Well.........Merit screwed me. I signed the contract for both snow and landscape. I got a phone call today that they made a mistake and another contractor signed it at the same time I did. Even though I am the incumbent provider, this other guy went out and bought a bunch of equipment to service these sites, so they feel bad and they are giving it to him?

*What a bunch of crap!!!*

They could have come up with something better than that? If I had to guess, someone else offered to do it for a lower rate, so they pulled it and gave it to him? WTH? they could at least let me counter bid? It could also be that they screwed up on the pricing at this Lowes? I found it odd that everyone else was getting quoted rates that were 25% to 30% lower than what Brickman paid the prior year on average but this one was $6500 more?

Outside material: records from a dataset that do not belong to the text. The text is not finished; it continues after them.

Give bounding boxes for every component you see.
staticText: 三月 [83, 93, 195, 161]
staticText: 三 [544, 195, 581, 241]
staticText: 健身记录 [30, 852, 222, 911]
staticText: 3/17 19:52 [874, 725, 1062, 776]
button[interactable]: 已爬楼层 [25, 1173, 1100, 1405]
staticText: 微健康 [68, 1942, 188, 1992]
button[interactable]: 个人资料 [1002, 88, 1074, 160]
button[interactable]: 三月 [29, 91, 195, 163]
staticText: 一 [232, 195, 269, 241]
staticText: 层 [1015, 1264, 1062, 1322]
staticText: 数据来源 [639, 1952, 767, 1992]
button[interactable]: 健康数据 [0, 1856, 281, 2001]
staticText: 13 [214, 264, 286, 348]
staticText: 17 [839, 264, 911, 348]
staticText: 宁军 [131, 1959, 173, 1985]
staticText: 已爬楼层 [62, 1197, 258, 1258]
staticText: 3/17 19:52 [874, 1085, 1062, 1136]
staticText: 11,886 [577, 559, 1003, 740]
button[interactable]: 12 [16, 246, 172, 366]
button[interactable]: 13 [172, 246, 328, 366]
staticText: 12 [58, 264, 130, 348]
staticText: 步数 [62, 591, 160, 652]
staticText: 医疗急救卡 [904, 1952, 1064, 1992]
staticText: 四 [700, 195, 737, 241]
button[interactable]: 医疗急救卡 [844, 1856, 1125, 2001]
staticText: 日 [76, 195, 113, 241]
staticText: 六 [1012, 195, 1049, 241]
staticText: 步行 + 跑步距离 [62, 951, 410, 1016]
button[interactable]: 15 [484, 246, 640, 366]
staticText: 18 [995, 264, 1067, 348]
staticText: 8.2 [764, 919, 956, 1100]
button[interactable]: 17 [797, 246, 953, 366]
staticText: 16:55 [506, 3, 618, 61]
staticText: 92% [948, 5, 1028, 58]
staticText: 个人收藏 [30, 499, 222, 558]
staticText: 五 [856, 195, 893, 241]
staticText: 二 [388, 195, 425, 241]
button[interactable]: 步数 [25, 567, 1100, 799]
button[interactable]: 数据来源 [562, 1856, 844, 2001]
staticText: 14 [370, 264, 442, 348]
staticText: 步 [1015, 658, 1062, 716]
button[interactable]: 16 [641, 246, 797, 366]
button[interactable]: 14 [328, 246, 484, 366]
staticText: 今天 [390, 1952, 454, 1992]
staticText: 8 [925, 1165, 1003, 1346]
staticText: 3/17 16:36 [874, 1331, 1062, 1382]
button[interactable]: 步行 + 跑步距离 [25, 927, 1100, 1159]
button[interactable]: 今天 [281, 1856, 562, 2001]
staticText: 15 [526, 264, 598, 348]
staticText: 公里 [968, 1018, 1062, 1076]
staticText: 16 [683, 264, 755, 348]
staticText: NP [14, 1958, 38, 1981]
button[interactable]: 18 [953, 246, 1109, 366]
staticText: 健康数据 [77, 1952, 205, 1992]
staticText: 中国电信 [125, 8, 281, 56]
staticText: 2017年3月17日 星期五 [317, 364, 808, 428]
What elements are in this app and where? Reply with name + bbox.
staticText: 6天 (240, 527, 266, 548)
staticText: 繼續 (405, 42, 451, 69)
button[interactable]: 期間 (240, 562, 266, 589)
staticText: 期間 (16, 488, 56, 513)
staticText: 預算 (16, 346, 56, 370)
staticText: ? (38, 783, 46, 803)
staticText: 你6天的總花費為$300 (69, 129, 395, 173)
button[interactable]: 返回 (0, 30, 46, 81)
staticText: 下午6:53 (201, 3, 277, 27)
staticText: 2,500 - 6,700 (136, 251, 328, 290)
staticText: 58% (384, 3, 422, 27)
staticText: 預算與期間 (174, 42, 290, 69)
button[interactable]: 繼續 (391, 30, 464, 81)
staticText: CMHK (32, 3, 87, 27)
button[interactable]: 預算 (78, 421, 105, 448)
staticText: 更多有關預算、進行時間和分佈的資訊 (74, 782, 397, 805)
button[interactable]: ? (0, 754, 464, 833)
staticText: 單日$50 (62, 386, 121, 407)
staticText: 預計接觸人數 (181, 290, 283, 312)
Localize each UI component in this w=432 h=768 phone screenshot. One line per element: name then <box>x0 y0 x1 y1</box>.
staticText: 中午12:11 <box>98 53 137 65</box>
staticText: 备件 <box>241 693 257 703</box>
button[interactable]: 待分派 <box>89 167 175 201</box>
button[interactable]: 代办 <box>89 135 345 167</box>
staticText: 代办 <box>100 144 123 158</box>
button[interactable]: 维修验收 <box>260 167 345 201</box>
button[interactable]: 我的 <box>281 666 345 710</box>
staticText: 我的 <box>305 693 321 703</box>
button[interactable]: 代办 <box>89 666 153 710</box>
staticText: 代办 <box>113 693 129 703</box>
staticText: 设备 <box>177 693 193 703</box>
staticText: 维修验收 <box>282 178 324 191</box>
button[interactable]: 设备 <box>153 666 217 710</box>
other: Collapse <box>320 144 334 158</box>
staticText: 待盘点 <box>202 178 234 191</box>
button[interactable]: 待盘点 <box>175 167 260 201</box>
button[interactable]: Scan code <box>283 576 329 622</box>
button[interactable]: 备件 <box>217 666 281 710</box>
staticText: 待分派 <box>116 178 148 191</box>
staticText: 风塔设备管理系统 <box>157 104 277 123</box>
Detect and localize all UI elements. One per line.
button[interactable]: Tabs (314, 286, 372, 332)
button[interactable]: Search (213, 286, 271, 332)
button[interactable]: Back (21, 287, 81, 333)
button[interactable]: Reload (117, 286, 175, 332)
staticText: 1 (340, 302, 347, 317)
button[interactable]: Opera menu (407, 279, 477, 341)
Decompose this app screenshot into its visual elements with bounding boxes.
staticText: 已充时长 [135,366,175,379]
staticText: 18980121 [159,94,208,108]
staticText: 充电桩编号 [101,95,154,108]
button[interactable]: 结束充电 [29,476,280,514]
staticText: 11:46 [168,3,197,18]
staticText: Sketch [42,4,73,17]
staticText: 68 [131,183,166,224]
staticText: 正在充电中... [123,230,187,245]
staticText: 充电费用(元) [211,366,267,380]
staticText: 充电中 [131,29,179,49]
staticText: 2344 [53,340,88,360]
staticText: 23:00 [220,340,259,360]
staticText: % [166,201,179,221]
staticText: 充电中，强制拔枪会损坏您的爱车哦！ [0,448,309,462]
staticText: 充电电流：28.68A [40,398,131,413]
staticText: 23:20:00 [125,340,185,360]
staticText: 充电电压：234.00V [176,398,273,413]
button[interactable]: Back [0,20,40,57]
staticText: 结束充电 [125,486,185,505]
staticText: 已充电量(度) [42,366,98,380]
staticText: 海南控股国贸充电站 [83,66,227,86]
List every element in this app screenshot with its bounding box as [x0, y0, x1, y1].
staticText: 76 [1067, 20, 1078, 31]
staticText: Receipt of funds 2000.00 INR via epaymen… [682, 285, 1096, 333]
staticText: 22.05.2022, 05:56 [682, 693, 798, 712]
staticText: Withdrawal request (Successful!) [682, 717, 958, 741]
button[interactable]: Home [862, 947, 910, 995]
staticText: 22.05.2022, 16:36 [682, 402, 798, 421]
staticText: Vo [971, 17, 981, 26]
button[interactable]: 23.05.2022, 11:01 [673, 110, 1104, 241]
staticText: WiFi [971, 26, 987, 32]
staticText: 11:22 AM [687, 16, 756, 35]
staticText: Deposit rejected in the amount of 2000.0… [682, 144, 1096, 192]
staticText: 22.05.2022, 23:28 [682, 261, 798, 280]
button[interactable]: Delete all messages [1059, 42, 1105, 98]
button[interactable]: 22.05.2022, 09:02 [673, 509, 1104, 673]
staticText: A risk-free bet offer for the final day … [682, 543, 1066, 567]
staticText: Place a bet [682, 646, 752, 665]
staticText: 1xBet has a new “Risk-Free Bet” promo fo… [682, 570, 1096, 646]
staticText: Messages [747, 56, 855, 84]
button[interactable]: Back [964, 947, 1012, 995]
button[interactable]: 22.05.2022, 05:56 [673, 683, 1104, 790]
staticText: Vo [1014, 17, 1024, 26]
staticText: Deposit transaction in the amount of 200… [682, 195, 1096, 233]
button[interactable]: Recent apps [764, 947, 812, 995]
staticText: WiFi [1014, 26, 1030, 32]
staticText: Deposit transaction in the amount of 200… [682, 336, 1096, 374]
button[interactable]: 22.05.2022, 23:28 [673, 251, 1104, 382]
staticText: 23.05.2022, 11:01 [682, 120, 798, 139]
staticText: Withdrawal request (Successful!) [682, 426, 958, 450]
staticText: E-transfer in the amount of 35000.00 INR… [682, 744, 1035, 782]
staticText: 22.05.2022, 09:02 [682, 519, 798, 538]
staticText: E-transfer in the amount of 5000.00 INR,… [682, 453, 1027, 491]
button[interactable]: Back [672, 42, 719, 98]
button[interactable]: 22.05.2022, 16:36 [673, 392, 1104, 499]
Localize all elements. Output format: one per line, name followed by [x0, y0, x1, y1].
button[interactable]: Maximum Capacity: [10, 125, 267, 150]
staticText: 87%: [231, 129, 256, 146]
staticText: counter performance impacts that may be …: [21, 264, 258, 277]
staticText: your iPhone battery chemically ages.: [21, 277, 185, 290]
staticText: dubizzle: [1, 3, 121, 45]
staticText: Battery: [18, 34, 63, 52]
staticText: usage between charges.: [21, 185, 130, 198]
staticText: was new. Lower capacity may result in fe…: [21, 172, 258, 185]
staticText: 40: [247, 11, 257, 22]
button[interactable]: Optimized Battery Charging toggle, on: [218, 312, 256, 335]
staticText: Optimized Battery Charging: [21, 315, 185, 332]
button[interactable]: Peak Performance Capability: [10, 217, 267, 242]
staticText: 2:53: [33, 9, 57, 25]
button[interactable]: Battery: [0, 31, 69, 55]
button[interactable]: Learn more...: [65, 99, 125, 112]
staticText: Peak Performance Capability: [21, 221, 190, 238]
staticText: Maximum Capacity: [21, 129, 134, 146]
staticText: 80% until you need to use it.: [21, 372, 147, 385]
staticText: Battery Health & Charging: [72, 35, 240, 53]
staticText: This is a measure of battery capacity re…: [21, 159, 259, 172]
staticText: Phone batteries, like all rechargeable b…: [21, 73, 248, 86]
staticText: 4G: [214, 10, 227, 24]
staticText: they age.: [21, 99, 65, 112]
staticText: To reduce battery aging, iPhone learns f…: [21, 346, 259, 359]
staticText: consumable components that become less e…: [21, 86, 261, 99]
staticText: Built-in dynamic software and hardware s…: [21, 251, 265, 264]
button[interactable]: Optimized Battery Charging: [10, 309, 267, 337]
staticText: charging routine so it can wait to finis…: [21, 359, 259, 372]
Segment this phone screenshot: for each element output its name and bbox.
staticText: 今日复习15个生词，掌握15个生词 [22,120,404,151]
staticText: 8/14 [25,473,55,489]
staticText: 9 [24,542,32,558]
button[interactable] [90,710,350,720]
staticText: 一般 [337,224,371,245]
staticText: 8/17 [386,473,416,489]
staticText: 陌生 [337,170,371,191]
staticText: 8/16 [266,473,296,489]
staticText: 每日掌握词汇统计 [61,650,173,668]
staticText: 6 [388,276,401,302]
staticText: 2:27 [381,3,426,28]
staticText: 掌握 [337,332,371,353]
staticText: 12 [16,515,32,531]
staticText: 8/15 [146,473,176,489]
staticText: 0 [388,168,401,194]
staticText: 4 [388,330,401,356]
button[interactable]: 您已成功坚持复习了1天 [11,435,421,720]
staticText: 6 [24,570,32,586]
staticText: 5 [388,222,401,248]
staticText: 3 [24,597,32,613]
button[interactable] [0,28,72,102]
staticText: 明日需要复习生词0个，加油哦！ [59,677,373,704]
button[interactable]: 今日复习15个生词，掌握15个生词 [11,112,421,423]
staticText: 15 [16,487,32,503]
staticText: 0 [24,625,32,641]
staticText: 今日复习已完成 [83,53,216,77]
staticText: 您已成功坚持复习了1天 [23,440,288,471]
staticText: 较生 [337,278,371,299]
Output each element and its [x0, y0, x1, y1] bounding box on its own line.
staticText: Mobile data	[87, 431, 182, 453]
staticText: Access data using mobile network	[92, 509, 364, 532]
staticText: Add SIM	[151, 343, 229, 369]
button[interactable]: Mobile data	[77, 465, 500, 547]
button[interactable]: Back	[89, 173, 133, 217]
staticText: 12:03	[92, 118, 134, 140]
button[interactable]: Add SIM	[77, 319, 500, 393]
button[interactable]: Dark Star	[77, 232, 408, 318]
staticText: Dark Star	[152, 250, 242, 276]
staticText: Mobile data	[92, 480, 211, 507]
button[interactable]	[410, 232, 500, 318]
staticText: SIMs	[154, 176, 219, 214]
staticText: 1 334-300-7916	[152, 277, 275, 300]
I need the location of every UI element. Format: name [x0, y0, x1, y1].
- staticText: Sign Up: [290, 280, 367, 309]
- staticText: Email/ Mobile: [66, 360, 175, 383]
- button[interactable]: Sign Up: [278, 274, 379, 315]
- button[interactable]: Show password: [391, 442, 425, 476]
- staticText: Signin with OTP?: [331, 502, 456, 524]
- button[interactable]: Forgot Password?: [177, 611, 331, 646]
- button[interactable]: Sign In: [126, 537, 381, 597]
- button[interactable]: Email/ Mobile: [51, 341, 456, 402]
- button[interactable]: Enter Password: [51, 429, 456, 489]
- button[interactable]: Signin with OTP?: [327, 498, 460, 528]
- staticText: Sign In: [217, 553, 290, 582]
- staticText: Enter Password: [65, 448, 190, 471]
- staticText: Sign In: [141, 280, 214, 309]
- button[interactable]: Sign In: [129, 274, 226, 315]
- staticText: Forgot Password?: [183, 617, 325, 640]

Oh well? If this is a sign of how Merit does business, maybe it is a really good thing I am not under contract with them? They say everything happens for a reason so.................


----------



## Wilnip (Oct 4, 2011)

Wow SD. That sucks. I bet it's because they wrote the pricing wrong in your contract. Maybe its a good thing with the salting issues.


----------



## RLM (Jan 12, 2006)

superdog1;1661640 said:


> Well.........Merit screwed me. I signed the contract for both snow and landscape. I got a phone call today that they made a mistake and another contractor signed it at the same time I did. Even though I am the incumbent provider, this other guy went out and bought a bunch of equipment to service these sites, so they feel bad and they are giving it to him?
> 
> *What a bunch of crap!!!*
> 
> ...


Mirror did that to me, I signed a three year contract with them after first season they found someone cheaper left me holding the payment books on equipment. It sucks & there is nothing you can do. They also had pulled the plow at 2" crap. All these management companies do on this contract is cut & paste lowes contract to their letterhead, the hidden BS salting and plowing at 2" BS is directly from Lowes. I learned my lesson, never again. I am in the process of completly reworking how we solict work, etc.


----------



## MatthewG (Jun 16, 2009)

I guess someone took the contract at $14,963.per year because its no longer available and the guy on the phone told me they have a verbal agreement.

Oh god, idiots


----------



## superdog1 (Oct 13, 2011)

MatthewG;1663043 said:


> I guess someone took the contract at $14,963.per year because its no longer available and the guy on the phone told me they have a verbal agreement.
> 
> Oh god, idiots


If we get a crazy Winter, this person is in for a big surprise! Talk about losing your a$$!


----------



## FISHERBOY (Aug 13, 2007)

I see that SMI will be plowing the Dickson City, Pa Lowes.


----------



## Brian Young (Aug 13, 2005)

Not to beat this dead horse but either the contract is a joke or the company doing it is a joke, first snow/ice event we had about 2 weeks ago they were a no show until the store manager's had to call them 4 times to get them to come and try to burn off 2" of frozen slush, tonight as I'm out along with many other companies salting very slippery parking lots I drove by twice about an hour apart and Lowes parking lot was a sheet of ice, a few cars trying to make it up a steep entrance/exit, shinny tire marks everywhere from cars spinning out. It might just be the lowball company, they also took our condo's we've been doing for years that are also on a steep hillside and same thing, no service just slippery, icy looking lots....nice job! Thumbs Up


----------



## Wilnip (Oct 4, 2011)

It's the way the contract is written. 2 inch trigger. Salt only events are above and beyond the seasonal contract and requires Lowes management approval/ request.


----------



## White Gardens (Oct 29, 2008)

Brickman has them in our area, after 4 years, we turned it down. We have another per season account with more money and less headaches, but couldn't absorb two large, per season accounts. If the sh*& hits the fan and we have a bad winter, than only having one large seasonal account is better than having two large seasonal.......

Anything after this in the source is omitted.